I am having problem understanding this topic of P and NP reductions. I understand that if language L1 can be reduced to Language L2 in linear time and L2 is in P, this implies that L1 is in P. But if we know L2 has a time complexity of lets say theta(n log n), can we say that L1 runs in O(n log n)? since the reduction from L1 to L2 is in linear time and L2 runs in theta(n log n) and so it will be O(n) + theta(n log n). And also lets say L2 can be also linearly reduced to L3, we can say L3 runs in omega(n log n)?
tl;dr: Yes. And yes in case you mean big Omega.
The first part is correct: If you can decide L2 in Theta((n*log(n))) which implies it can be done in O(n*log(n)) and you can reduce L1 to L2 in O(n), then you can also decide for L1 in O(n*log(n)) with exactly the argument you made. (Note: this does not mean, that you can't possibly decide L1 in less than this - there might be an algorithm to solve L1 in O(n). It's only an upper bound...)
However, the second part is not correct. If you can reduce L2 to L3, then you can say nothing about L3s running time not matter what the running time of the reduction from L2 to L3 is. (Update: this only shows that L3 might be harder, not more) L3 might be a very hard problem, like SAT for instance. It then is very likely that you can reduce L2 to it, i.e. that you can solve L2 with 'rephrasing' (a reduction) the problem + a SAT-solver - still SAT is NP-complete.
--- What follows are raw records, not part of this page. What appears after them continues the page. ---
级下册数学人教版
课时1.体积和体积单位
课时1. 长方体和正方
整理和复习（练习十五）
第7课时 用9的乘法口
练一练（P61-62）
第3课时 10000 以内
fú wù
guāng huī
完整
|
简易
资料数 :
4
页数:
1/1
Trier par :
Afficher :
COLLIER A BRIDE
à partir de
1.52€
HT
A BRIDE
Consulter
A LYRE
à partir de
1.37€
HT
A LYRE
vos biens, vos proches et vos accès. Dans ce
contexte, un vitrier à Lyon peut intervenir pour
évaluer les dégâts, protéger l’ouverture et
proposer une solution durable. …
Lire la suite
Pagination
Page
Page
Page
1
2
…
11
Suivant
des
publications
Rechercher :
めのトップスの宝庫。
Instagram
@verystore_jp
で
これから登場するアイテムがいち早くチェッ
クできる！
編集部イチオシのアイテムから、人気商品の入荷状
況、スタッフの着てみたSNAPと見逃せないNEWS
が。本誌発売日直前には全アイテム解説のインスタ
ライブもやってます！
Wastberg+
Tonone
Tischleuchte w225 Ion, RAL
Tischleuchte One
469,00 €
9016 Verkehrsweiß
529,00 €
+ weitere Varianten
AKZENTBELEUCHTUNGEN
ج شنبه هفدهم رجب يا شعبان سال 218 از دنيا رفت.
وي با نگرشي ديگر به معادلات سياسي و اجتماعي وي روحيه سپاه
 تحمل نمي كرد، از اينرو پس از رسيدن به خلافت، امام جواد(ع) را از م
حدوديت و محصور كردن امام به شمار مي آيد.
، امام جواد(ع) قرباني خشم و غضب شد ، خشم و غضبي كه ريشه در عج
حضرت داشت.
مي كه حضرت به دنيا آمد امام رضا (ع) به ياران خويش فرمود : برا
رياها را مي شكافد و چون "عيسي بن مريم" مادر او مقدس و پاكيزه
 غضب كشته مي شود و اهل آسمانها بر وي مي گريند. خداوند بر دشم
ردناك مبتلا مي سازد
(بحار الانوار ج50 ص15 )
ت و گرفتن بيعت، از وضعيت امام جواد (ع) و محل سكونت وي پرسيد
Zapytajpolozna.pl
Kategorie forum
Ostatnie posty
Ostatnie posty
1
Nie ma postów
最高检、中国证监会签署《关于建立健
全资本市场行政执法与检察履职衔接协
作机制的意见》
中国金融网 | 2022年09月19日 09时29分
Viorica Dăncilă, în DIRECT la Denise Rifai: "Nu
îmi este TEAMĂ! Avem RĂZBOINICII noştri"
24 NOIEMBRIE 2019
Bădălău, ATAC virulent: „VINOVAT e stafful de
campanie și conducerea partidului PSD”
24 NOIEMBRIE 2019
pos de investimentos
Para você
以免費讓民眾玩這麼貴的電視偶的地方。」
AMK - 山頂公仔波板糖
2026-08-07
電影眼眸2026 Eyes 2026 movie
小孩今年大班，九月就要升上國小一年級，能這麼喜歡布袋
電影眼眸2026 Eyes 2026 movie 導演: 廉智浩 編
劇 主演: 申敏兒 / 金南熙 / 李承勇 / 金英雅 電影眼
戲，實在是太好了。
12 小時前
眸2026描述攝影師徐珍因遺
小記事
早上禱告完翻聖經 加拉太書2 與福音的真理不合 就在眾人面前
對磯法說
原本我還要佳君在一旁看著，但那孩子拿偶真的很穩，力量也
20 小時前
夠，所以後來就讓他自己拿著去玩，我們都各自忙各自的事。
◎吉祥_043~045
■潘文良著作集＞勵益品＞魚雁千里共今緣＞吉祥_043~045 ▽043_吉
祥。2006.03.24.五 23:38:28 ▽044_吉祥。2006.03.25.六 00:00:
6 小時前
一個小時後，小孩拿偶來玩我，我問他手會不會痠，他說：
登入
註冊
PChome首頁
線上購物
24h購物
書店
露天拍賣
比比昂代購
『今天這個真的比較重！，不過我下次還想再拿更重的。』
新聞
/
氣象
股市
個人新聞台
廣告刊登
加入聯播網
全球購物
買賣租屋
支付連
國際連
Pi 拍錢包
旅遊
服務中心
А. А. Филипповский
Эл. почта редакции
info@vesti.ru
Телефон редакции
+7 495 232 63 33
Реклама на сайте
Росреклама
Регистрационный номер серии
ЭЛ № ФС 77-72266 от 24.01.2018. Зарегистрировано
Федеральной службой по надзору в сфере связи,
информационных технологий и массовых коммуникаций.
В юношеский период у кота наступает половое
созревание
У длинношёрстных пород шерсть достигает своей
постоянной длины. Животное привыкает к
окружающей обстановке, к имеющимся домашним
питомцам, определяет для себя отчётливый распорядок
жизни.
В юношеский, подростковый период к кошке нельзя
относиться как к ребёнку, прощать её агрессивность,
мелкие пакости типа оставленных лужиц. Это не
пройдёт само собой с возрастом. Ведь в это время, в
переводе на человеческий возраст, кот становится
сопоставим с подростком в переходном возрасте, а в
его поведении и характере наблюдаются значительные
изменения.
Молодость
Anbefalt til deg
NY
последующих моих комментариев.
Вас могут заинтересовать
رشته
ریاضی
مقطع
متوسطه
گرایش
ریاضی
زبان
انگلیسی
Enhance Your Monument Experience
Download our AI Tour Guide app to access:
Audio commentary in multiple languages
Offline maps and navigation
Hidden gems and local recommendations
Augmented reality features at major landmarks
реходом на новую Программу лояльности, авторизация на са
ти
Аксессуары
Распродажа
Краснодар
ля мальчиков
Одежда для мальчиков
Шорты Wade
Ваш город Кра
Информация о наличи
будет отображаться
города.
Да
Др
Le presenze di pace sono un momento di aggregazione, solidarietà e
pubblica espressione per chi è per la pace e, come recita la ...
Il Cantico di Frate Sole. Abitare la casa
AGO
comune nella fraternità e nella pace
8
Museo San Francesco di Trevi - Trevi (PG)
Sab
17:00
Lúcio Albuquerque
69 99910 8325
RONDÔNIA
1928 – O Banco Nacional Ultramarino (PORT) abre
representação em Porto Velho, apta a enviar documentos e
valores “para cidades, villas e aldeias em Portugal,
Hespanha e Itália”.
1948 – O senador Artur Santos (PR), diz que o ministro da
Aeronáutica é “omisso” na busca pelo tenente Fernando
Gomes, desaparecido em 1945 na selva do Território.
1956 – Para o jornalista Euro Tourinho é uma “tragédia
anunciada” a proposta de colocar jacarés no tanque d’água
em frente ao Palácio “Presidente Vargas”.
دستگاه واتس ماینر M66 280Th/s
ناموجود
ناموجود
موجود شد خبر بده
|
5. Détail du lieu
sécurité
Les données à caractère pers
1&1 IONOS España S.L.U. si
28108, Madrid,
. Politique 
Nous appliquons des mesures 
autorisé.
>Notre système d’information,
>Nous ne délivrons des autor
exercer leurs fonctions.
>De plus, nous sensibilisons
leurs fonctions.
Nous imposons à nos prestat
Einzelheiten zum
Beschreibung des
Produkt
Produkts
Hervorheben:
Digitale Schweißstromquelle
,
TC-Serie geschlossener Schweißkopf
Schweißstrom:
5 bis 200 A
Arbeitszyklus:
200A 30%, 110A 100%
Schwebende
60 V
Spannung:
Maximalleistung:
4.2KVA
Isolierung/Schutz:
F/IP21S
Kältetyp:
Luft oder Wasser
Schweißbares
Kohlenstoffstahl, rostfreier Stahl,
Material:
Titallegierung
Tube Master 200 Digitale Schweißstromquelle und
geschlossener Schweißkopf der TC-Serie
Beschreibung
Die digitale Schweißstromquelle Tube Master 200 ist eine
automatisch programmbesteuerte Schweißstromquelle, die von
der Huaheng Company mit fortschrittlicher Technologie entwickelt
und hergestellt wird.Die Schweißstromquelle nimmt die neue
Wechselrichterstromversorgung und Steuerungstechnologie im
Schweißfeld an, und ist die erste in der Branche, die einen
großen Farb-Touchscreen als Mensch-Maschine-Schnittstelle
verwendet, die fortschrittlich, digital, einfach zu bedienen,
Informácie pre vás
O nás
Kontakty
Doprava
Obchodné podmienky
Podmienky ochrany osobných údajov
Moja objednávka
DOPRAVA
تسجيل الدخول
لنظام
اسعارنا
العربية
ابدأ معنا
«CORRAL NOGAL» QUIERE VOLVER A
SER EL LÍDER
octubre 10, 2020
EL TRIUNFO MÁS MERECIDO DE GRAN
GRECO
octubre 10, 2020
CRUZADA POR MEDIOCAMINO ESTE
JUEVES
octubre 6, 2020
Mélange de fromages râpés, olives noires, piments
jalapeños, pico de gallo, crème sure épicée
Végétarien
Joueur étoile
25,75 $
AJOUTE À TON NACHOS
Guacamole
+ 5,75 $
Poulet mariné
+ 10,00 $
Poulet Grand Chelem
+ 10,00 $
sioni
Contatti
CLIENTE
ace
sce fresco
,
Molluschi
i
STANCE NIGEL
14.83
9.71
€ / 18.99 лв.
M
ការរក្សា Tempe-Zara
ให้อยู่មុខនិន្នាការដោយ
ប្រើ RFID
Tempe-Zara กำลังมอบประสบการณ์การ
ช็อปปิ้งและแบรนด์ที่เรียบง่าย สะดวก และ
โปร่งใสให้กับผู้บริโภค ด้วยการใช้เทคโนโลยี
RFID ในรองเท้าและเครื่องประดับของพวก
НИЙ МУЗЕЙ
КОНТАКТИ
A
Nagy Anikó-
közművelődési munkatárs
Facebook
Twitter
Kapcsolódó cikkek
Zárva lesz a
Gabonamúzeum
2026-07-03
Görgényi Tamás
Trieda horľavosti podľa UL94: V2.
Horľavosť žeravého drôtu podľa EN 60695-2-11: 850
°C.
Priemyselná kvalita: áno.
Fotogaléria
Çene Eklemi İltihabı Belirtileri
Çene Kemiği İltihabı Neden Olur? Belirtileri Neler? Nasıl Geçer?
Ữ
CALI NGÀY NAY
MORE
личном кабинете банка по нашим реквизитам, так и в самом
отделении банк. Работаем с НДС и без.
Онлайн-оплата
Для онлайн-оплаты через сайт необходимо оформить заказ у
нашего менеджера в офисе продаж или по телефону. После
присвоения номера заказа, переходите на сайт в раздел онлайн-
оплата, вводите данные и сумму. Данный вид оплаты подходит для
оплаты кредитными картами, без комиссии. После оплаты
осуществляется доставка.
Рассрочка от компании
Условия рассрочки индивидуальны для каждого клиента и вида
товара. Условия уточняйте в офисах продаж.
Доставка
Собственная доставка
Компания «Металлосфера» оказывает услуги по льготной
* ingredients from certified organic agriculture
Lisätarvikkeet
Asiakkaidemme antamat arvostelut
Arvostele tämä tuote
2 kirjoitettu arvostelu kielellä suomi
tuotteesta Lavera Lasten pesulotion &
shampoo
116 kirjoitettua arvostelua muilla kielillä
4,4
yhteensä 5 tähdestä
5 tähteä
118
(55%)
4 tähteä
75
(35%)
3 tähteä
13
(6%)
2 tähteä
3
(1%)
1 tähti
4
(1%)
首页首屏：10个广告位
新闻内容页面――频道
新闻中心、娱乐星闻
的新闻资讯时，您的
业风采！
DISCLAIMER: as noted in the comments by DavidRicherby the second part of my answer is wrong as it stands - @ uchman21 you were right, L3 has to be in Omega(n*log(n)) (note the upper case!):
If we know the complexity of L2 is Theata(n*log(n)) (upper and lower bounds, O(n*log(n)) and Omega(n*log(n))) and we can reduce L2 to L3 in time O(n), then L3 is at least as hard as L2 - because we know there is no algorithm which can solve the problem L2 faster than Omega(n*log(n)). However, if L3 was faster, that is in o(n*log(n)), then the algorithm 'reduction+solve_L3' runs in O(n)+o(n*log(n)) which still is in o(n*log(n)) and it solves L2 - contradiction. Hence, L3 has to be in Omega(n*log(n)).